Oil prices hit a four-year low on Tuesday, on news that Saudi Arabia is cutting prices for its U.S. clients. It strengthened speculation that Saudi Arabia is trying to regain market share from U.S. shale operations, and the oilsands, by lowering prices to below the cost of production in North America. Brent crude hit $82.63 on Tuesday, the lowest price since October, 2010.

I think what we have is really everything working against the Canadian dollar here,” Scotiabank currency strategist Camilla Sutton said, as quoted at the Globe and Mail.

“These developments include a disappointing GDP release last Friday, coupled with the collapse in oil prices and a dovish Governor Poloz, all of which have taken place in an environment of broad [U.S. dollar] strength,” she said.

The Canadian Press reports:

TORONTO - The Toronto stock market looked set for a lower open with energy shares likely under further pressure as oil prices hit three year lows after Saudi Arabia cut prices to its U.S. customers.

A sharp fall in oil prices and dovish comments Monday by Bank of Canada governor Stephen Poloz pushed the Canadian dollar down 0.3 of a cent to 87.75 cents US on top of a slide of 2/3 of a cent.

U.S. futures were lower as the Dow Jones industrial futures lost 20 points to 17,265, the S&P 500 slipped 2.7 points while the Nasdaq slipped 8.5 points to 4,148.8.

The December crude contract in New York fell $2.41 to US$76.37 a barrel after Saudi Arabia made the price cut. BMO Capital Markets senior economist Robert Kavcic said the move added "to speculation that Middle East producers are working to defend market share amid surging U.S. output."

Prices have also been pushed downward by U.S. dollar that has gained in strength lately as the U.S. Federal Reserve's quantitative easing program concluded at the end of October.

Crude prices could come under further pressure during the session as the American Petroleum Institute will publish initial data that will likely show a further increase in U.S. oil supplies.

Other commodity prices also declined Tuesday morning with December copper down five cents to US$3.02 a pound while December gold was down $2.50 to US$1,167.30 an ounce.

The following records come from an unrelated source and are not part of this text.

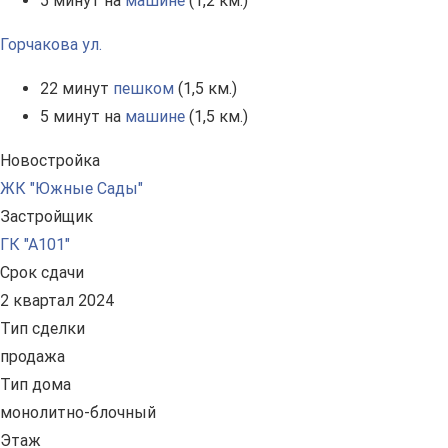
5 минут на
машине
(1,2 км.)
Горчакова ул.
22 минут
пешком
(1,5 км.)
5 минут на
машине
(1,5 км.)
Новостройка
ЖК "Южные Сады"
Застройщик
ГК "А101"
Срок сдачи
2 квартал 2024
Тип сделки
продажа
Тип дома
монолитно-блочный
Этаж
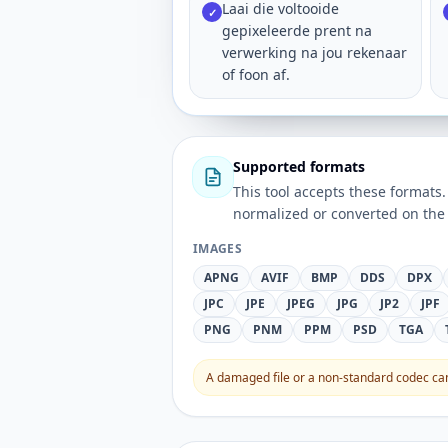
Laai die voltooide
✓
gepixeleerde prent na
verwerking na jou rekenaar
of foon af.
Supported formats
This tool accepts these forma
normalized or converted on the 
IMAGES
APNG
AVIF
BMP
DDS
DPX
JPC
JPE
JPEG
JPG
JP2
JPF
PNG
PNM
PPM
PSD
TGA
A damaged file or a non-standard codec can 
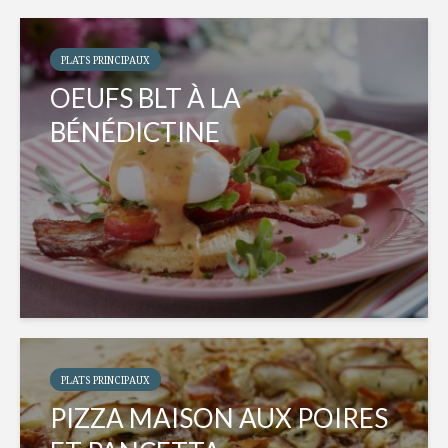
PLATS PRINCIPAUX
OEUFS BLT À LA
BÉNÉDICTINE
PLATS PRINCIPAUX
PIZZA MAISON AUX POIRES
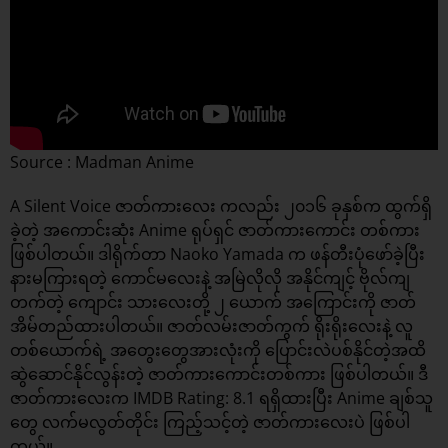
Source : Madman Anime
A Silent Voice ဇာတ်ကားလေး ကလည်း ၂၀၁၆ ခုနှစ်က ထွက်ရှိ
ခဲ့တဲ့ အကောင်းဆုံး Anime ရုပ်ရှင် ဇာတ်ကားကောင်း တစ်ကား
ဖြစ်ပါတယ်။ ဒါရိုက်တာ Naoko Yamada က ဖန်တီးပုံဖော်ခဲ့ပြီး
နားမကြားရတဲ့ ကောင်မလေးနဲ့ အမြဲလိုလို အနိုင်ကျင့် ဗိုလ်ကျ
တက်တဲ့ ကျောင်း သားလေးတို့ ၂ ယောက် အကြောင်းကို ဇာတ်
အိမ်တည်ထားပါတယ်။ ဇာတ်လမ်းဇာတ်ကွက် ရိုးရိုးလေးနဲ့ လူ
တစ်ယောက်ရဲ့ အတွေးတွေအားလုံးကို ပြောင်းလဲပစ်နိုင်တဲ့အထိ
ဆွဲဆောင်နိုင်လွန်းတဲ့ ဇာတ်ကားကောင်းတစ်ကား ဖြစ်ပါတယ်။ ဒီ
ဇာတ်ကားလေးက IMDB Rating: 8.1 ရရှိထားပြီး Anime ချစ်သူ
တွေ လက်မလွတ်တိုင်း ကြည့်သင့်တဲ့ ဇာတ်ကားလေးပဲ ဖြစ်ပါ
တယ်။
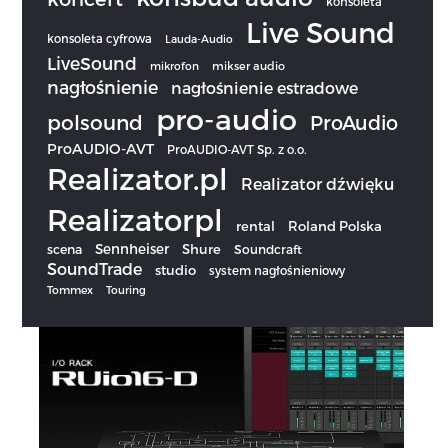
konsoleta
Live Sound
konsoleta cyfrowa
Lauda-Audio
LiveSound
mikrofon
mikser audio
nagłośnienie
nagłośnienie estradowe
pro-audio
polsound
ProAudio
ProAUDIO-AVT
ProAUDIO-AVT Sp. z o.o.
Realizator.pl
Realizator dźwięku
Realizatorpl
rental
Roland Polska
Sennheiser
scena
Shure
Soundcraft
SoundTrade
studio
system nagłośnieniowy
Tommex
Touring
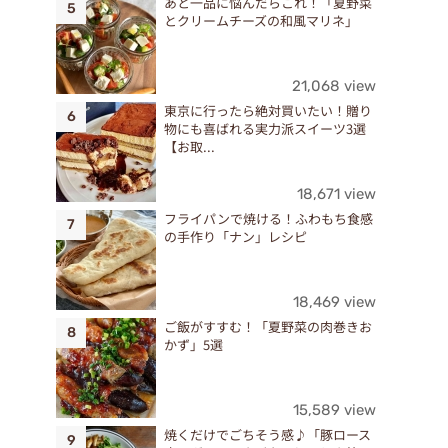
あと一品に悩んだらこれ！「夏野菜
とクリームチーズの和風マリネ」
21,068 view
東京に行ったら絶対買いたい！贈り
物にも喜ばれる実力派スイーツ3選
【お取...
18,671 view
フライパンで焼ける！ふわもち食感
の手作り「ナン」レシピ
18,469 view
ご飯がすすむ！「夏野菜の肉巻きお
かず」5選
15,589 view
焼くだけでごちそう感♪「豚ロース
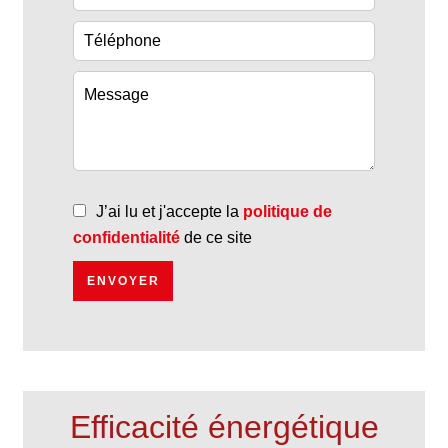
J’ai lu et j'accepte la
politique de
confidentialité
de ce site
ENVOYER
Efficacité énergétique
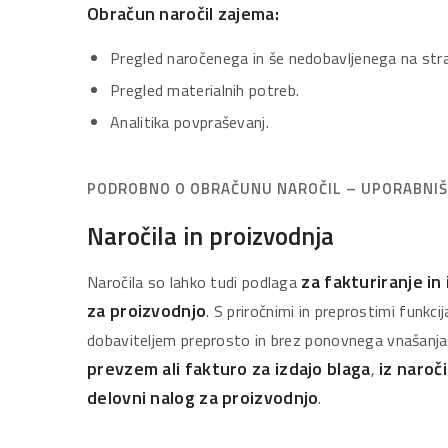
Obračun naročil zajema:
Pregled naročenega in še nedobavljenega na stran
Pregled materialnih potreb.
Analitika povpraševanj.
PODROBNO O OBRAČUNU NAROČIL – UPORABNIŠ
Naročila in proizvodnja
za fakturiranje in
Naročila so lahko tudi podlaga
za proizvodnjo
. S priročnimi in preprostimi funkcij
dobaviteljem preprosto in brez ponovnega vnašanj
prevzem ali fakturo za izdajo blaga
iz naroč
,
delovni nalog za proizvodnjo
.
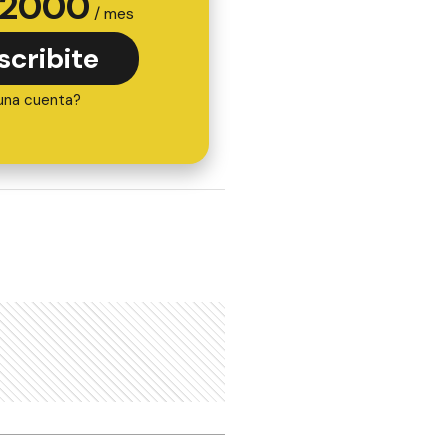
2000
/ mes
scribite
una cuenta?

Investors also took in data showing the eurozone economy in precarious shape.

The European Commission has cut its growth forecast, saying growth will come in at 0.8 per cent this year, down from 1.2 per cent growth it forecast this spring.

In other corporate news, TransCanada Corp. (TSX:TRP) is planning to expand its Nova natural gas pipeline system by 2017 at a cost of $2.7 billion. The system currently carries about three-quarters of the gas produced in the Western Canada Sedimentary Basin, which has been a major source of Alberta's conventional gas supply, but TransCanada says demand from shippers has increased.